L'existence de la Vierge, c'est le commencement d'une humanité infinie, divinisée, incomparable, éternelle. Marie vient nous introduire dans cette lumière, former en nous cette humanité divine. Elle est sa Mère, non pas pour elle, mais pour nous, pour que nous devenions ce qu'est son Fils, tous, une seule personne en Jésus. C’est une très grande chose. Il n’y a pas de grandeur supérieure.

 

Si nous péchons, c’est que nous manquons d’ambition, nous ne voulons pas notre grandeur. La solution de tous les problèmes, c’est de constituer cette personne où la communion s’établit dans la solitude du cœur à cœur avec Dieu. Les monastères ne sont là que comme des catalyseurs pour nous rappeler au silence. Nous avons tous la même vocation : devenir ce silence, cette disponibilité, ce regard à l’écoute de Dieu. Il faut que nous en payions le prix. Mais la fin, c’est cette joie, cette grâce, cette légèreté, cette infinité de l’homme introduit dans le dialogue de la Trinité. La vie divine circule en lui.

 

Refaire avec Jésus le pèlerinage à Nazareth, entreprendre la conquête du monde silencieusement. En payer le prix à chaque pas. Avoir assez de foi pour croire que la vie humaine est infinie, qu’elle est nécessaire à Dieu.
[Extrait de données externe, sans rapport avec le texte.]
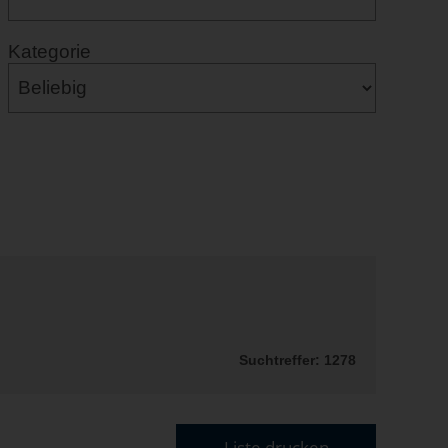
Kategorie
Suchtreffer: 1278
Liste drucken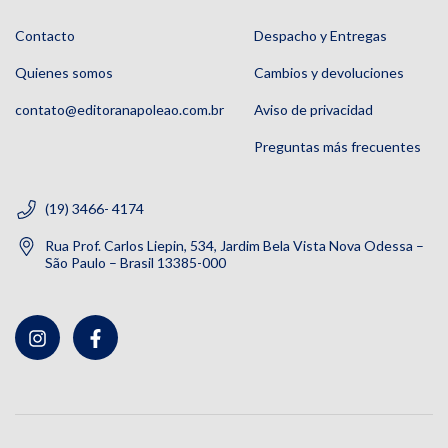
Contacto
Despacho y Entregas
Quienes somos
Cambios y devoluciones
contato@editoranapoleao.com.br
Aviso de privacidad
Preguntas más frecuentes
(19) 3466- 4174
Rua Prof. Carlos Liepin, 534, Jardim Bela Vista Nova Odessa –
São Paulo – Brasil 13385-000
Dieu ne peut rien sans nous.

 

L’homme né de Dieu et le vrai Dieu se rencontrent au même moment.

 

La Vierge, Notre-Dame du Silence n’a rien dit toute sa vie. Elle a si merveilleusement écouté, gardé dans son cœur cette vivante parole dont elle est née et qui est née d’elle. Elle nous aidera à entrer dans cette immensité, cette nouveauté incroyable, inépuisable.

 

Nous sommes asservis dans une mythologie, perdus dans des rites magiques. Pour des chrétiens vivants, il n’est jamais rien de trop beau. La Vierge du Silence nous enfantera, la médiatrice de toutes grâces. Elle nous aidera à être cet Himalaya du haut duquel la lumière brillera.

 

La grande menace, la seule, c’est d’ignorer ce trésor qui est le Dieu vivant, d’ignorer que le Ciel est au-dedans de nous et que c’est aujourd’hui que nous avons à le devenir.